Denim Première Vision made its London debut for its spring 20 edition, and international exhibitors praised the city’s fashion credentials as a potent lure for new customers.
Denim Première Vision, which focuses on the booming denim market, took place at the Old Truman Brewery in Shoreditch, east London, on 5 and 6 December.
The aisles thronged with visitors from early on the first day, and exhibitors felt overwhelmingly optimistic about the show’s popularity and potential. Stands including Soorty and Calik Denim were particularly crowded.
International mills praised London as an inspirational fashion capital, and many planned on researching and engaging with the market further through store visits and other appointments during the show.
Exhibitors were largely international, and Turkey and Pakistan dominated with manufacturers who were aiming to enter or expand within the UK market.
One hot topic of conversation at the show was sustainability. Attendees acknowledged the denim industry’s actions to reduce water use and toxic productions within its manufacturing processes, despite the lack of awareness from most consumers.
The show’s “Smart Creation Area”, which highlighted the latest developments in sustainability, drew a steady stream of interested visitors, attracted by sustainable designers such as Bethany Williams and Eileen Fisher. Textiles on display produced in eco-friendly ways included denim made from 100% recycled cotton denim, solar-powered factories and low-toxin dyes.
The organisation of the show itself received mixed feedback. Some exhibitors hoped for more social spaces to network and a simpler layout than the Old Truman Brewery allows. Others, however, praised the industrial feel of the space, and said it gave the exhibition more character than other locations.
Overall, the show was a hit and there were calls for it to remain in London for a second season. Although the next edition of the show is set to move to Milan for June 2019, London remains a hugely appealing destination for global manufacturers seeking to tap in to a strong market.
Mood of the show
Kara Nicholas Vice-president, product design and marketing, Cone Denim
As a US-based company, we’re looking forward to speaking to new UK brands and agents. It’s a great opportunity to speak to so many UK clients in one place. The show seems full and fresh and London is such a good fashion location. I like the intimate feel of the show and the industrial location.
Sustainable options are an increasing trend for denim, and it’s often the first thing customers ask about, so it’s important to be able to offer something that is meaningful to them. I’m not sure how much buying practices and consumer end purchases are affected just by it being sustainable, but it’s good to take a stance.
Aamir Chottani Marketing director, Chottani
We come to the show every year we will see how this experiment [with the London location] works. We’re already part of PV in Paris and its other locations and we have penetrated in those turfs – France and Spain for example – so it will be good to see how it goes with British brands and stores here. For spring 2020, there is a drive to be sustainable and clean up the denim industry.
The denim sector is growing thanks to Instagram and social media. Denim is not just workwear any more – it’s fashion. Our target at Denim PV in London is not so much to see a lot of people and get big crowds, but to see some high-quality buyers and brands attending.
Andrea Rambaldi Chief executive, Fashion Art
The organisation of the show seems very good so far. We haven’t come here to find customers, but to showcase our offer and the different things that we are offering throughout our supply chain.

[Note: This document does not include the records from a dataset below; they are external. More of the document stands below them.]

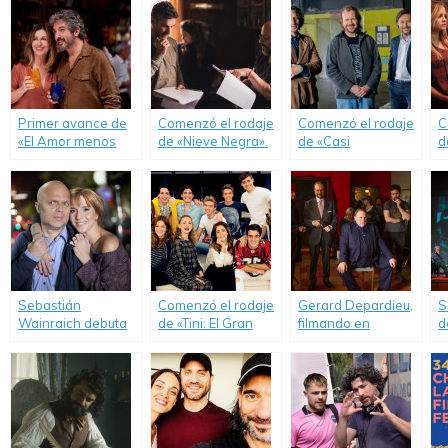
Primer avance de
Comenzó el rodaje
Comenzó el rodaje
C
«El Amor menos
de «Nieve Negra».
de «Casi
d
Pensado».
Leyendas».
e
Sebastián
Comenzó el rodaje
Gerard Depardieu,
S
Wainraich debuta
de «Tini: El Gran
filmando en
d
en cine junto a
Cambio de
Buenos Aires.
p
Carla Peterson.
Violetta».
O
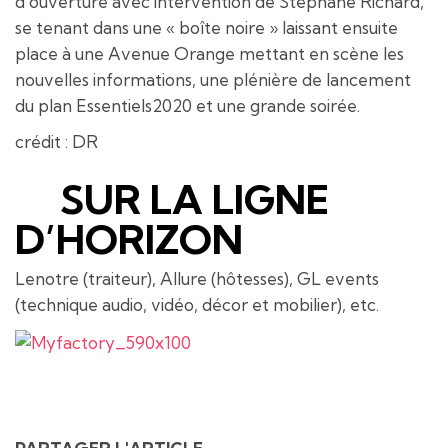
d’ouverture avec intervention de Stéphane Richard,
se tenant dans une « boîte noire » laissant ensuite
place à une Avenue Orange mettant en scène les
nouvelles informations, une plénière de lancement
du plan Essentiels2020 et une grande soirée.
crédit : DR
SUR LA LIGNE
D’HORIZON
Lenotre (traiteur), Allure (hôtesses), GL events
(technique audio, vidéo, décor et mobilier), etc.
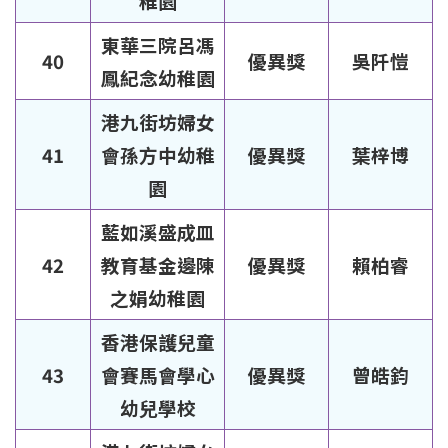
稚園
東華三院呂馮
40
優異獎
吳阡愷
鳳紀念幼稚園
港九街坊婦女
41
會孫方中幼稚
優異獎
葉梓博
園
藍如溪盛成皿
42
教育基金邊陳
優異獎
賴柏睿
之娟幼稚園
香港保護兒童
43
會賽馬會學心
優異獎
曾皓鈞
幼兒學校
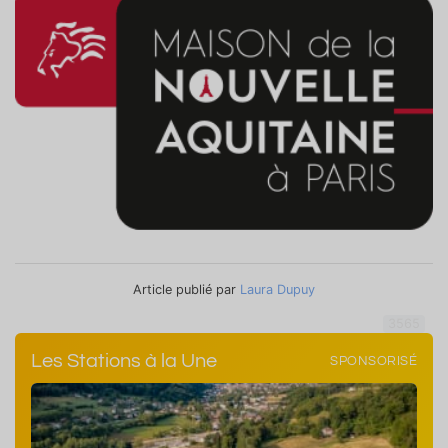
Article publié par
Laura Dupuy
3565
Les Stations à la Une
SPONSORISÉ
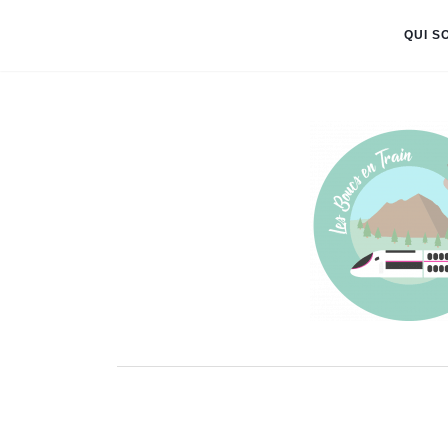
QUI S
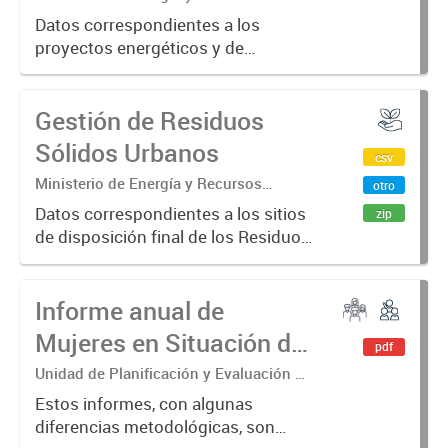
Naturales. Secretaría de Ambiente y
Infraestructura
Datos correspondientes a los
Recursos Naturales. Dirección General
proyectos energéticos y de
de Evaluación y Control de Proyectos
infraestructura que cuentan con
Energéticos...
Licencia Ambiental al día de la
Gestión de Residuos
fecha.
Sólidos Urbanos
csv
Ministerio de Energía y Recursos
otro
Naturales. Secretaría de Ambiente y
Datos correspondientes a los sitios
zip
Recursos Naturales. Dirección General
de disposición final de los Residuos
de Gestión de Residuos Sólidos
Sólidos Urbanos (RSU), tipo de
Urbanos.
disposición y su ubicación,
Informe anual de
recuperación de residuos, tipo de
tratamiento, por localidad...
Mujeres en Situación de
pdf
Violencia por motivos de
Unidad de Planificación y Evaluación de
Políticas Sociales (UPEPS).
Género en la provincia
Estos informes, con algunas
Observatorio de las Mujeres y las
diferencias metodológicas, son
de Neuquén
Diversidades (OMyD).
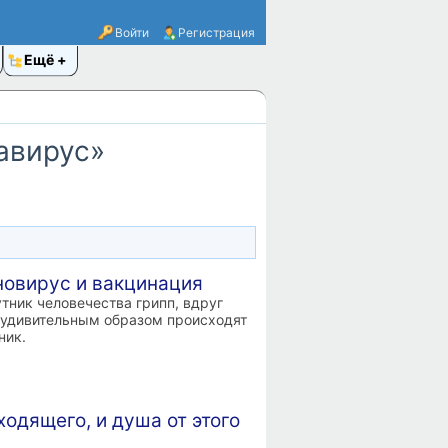
Войти
Регистрация
Ещё
авирус»
новирус и вакцинация
ник человечества грипп, вдруг
" удивительным образом происходят
ник.
одящего, и душа от этого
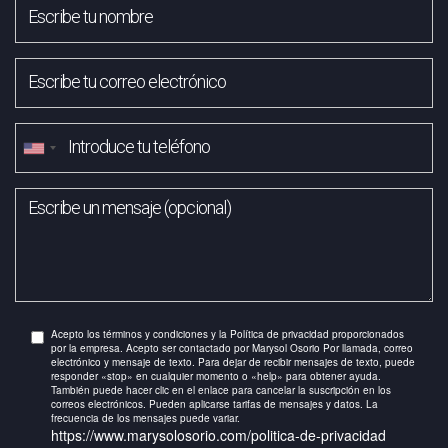
Acepto los términos y condiciones y la Política de privacidad proporcionados
por la empresa. Acepto ser contactado por Marysol Osorio Por llamada, correo
electrónico y mensaje de texto. Para dejar de recibir mensajes de texto, puede
responder «stop» en cualquier momento o «help» para obtener ayuda.
También puede hacer clic en el enlace para cancelar la suscripción en los
correos electrónicos. Pueden aplicarse tarifas de mensajes y datos. La
frecuencia de los mensajes puede variar.
https://www.marysolosorio.com/politica-de-privacidad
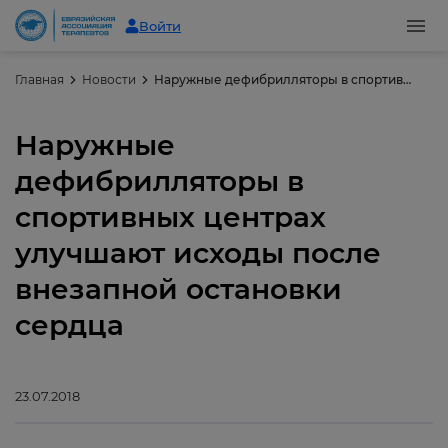
Войти
Главная
Новости
Наружные дефибрилляторы в спортивных центрах улучшают исходы после внезапной остановки сердца
Наружные
дефибрилляторы в
спортивных центрах
улучшают исходы после
внезапной остановки
сердца
23.07.2018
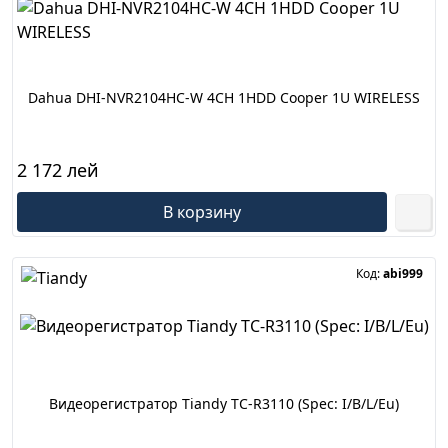
Dahua DHI-NVR2104HC-W 4CH 1HDD Cooper 1U WIRELESS
2 172 лей
В корзину
Код:
abi999
Видеорегистратор Tiandy TC-R3110 (Spec: I/B/L/Eu)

London is a good city to have the show in, because it has such great connections to northern Europe, America and the Middle East, so you get a very good mix of international companies here. We work mainly with France, but for our market positioning London is a stronger market and location, so we’re excited to show here.
Mehmet Yar Sales and marketing director, System Denim
This is our first trade show in five years, so the British customer is not as familiar with our brand, which is based in Istanbul. We have a strong presence in Italy and France, but the UK market is huge and quantities can be very big, so this is a great opportunity to increase interest here.

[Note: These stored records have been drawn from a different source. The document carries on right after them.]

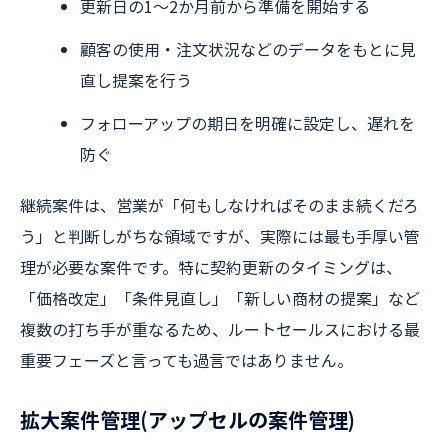
更新日の1〜2か月前から準備を開始する
顧客の使用・注文状況などのデータをもとに見
直し提案を行う
フォローアップの期日を明確に設定し、遅れを
防ぐ
継続案件は、営業が「何もしなければそのまま続くだろ
う」と判断しがちな領域ですが、実際には最も手厚い管
理が必要な案件です。特に契約更新のタイミングは、
「価格改定」「条件見直し」「新しい商材の提案」など
複数の打ち手が重なるため、ルートセールスにおける最
重要フェーズと言っても過言ではありません。
拡大案件管理(アップセルの案件管理)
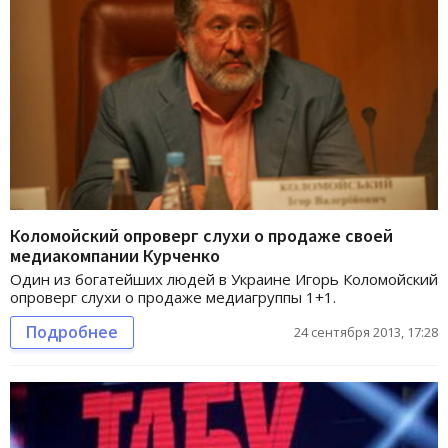
Коломойский опроверг слухи о продаже своей
медиакомпании Курченко
Один из богатейших людей в Украине Игорь Коломойский
опроверг слухи о продаже медиагруппы 1+1.
Подробнее
24 сентября 2013, 17:28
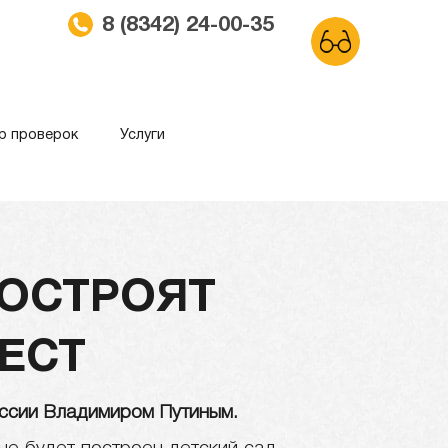
8 (8342) 24-00-35
р проверок
Услуги
ма
Обычный сайт
ПОСТРОЯТ
МЕСТ
ссии Владимиром Путиным.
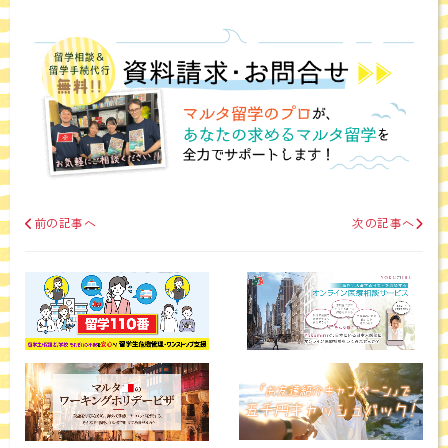
前の記事へ
次の記事へ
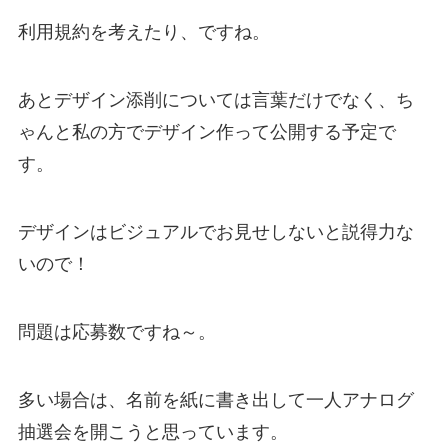
利用規約を考えたり、ですね。
あとデザイン添削については言葉だけでなく、ち
ゃんと私の方でデザイン作って公開する予定で
す。
デザインはビジュアルでお見せしないと説得力な
いので！
問題は応募数ですね～。
多い場合は、名前を紙に書き出して一人アナログ
抽選会を開こうと思っています。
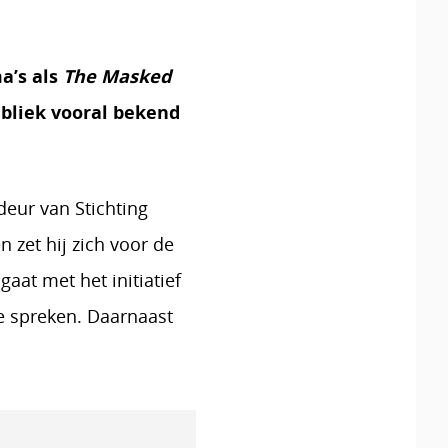
a’s als
The Masked
ubliek vooral bekend
eur van Stichting
n zet hij zich voor de
aat met het initiatief
te spreken. Daarnaast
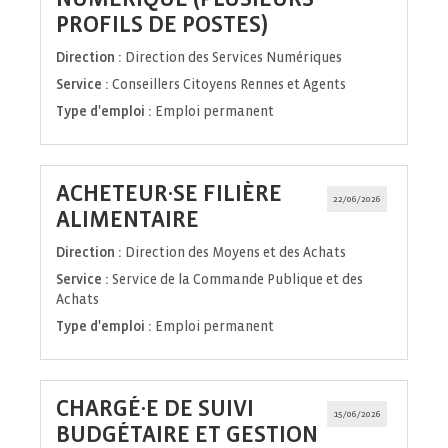
(Nouvelle
PROFILS DE POSTES)
fenêtre)
Direction :
Direction des Services Numériques
Service :
Conseillers Citoyens Rennes et Agents
Type d'emploi :
Emploi permanent
ACHETEUR·SE FILIÈRE
22/06/2026
(Nouvelle
ALIMENTAIRE
fenêtre)
Direction :
Direction des Moyens et des Achats
Service :
Service de la Commande Publique et des
Achats
Type d'emploi :
Emploi permanent
CHARGÉ·E DE SUIVI
15/06/2026
BUDGÉTAIRE ET GESTION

Önder Oralkan Export manager, Maritas Denim
We are regular exhibitors in Paris, but it’s good to be in a new location. Designers and exhibitors return for the excitement of a new city and it helps to have different locals from the London market. Once people go to Paris three or four times, they get bored and stop attending.
For denim this is one of the most important shows, alongside Kingpins in Amsterdam.

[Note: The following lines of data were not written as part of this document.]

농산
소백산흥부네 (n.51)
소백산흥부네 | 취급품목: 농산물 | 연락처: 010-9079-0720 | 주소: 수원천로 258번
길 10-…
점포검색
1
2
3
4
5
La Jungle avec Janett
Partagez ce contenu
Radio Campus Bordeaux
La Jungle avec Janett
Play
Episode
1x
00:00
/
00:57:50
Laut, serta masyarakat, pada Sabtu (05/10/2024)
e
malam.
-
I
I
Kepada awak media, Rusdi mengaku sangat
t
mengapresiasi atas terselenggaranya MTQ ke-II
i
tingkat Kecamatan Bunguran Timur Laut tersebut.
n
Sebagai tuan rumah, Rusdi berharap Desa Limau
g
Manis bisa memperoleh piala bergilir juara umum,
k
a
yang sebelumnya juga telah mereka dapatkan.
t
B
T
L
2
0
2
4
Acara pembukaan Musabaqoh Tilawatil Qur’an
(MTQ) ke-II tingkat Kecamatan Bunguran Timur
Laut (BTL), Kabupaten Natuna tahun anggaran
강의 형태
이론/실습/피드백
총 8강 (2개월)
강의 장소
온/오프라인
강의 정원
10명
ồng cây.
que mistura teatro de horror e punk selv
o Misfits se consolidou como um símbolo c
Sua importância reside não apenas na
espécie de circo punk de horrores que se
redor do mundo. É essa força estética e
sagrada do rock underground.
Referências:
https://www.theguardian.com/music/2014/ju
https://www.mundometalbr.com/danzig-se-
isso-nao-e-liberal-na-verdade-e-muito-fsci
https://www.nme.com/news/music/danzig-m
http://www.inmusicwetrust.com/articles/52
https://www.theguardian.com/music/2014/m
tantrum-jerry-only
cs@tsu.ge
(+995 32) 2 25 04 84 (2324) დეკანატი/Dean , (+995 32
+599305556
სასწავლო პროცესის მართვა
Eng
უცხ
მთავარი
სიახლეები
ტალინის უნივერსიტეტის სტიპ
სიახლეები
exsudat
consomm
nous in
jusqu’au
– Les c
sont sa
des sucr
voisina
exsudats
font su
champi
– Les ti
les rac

Mukesh Desai Sales consultant for MD Agency, Firemount Textiles
The show is good so far and I have heard a lot of people are going to travel to the show, especially from Europe. They should keep it in this location for two seasons because of the area it’s in. People come to London and Shoreditch for the shops and brands and then also visit the show. Denim PV is different from the main show as it’s more mid-market: the luxury guys don’t come here.
Vittoria Annunzi Export manager, Imatex
There seems to be a lot of people here already, even though it’s the first morning. We have come here to break into a new market in the UK, and it’s a good show to visit to see what others are doing and what brands are up to.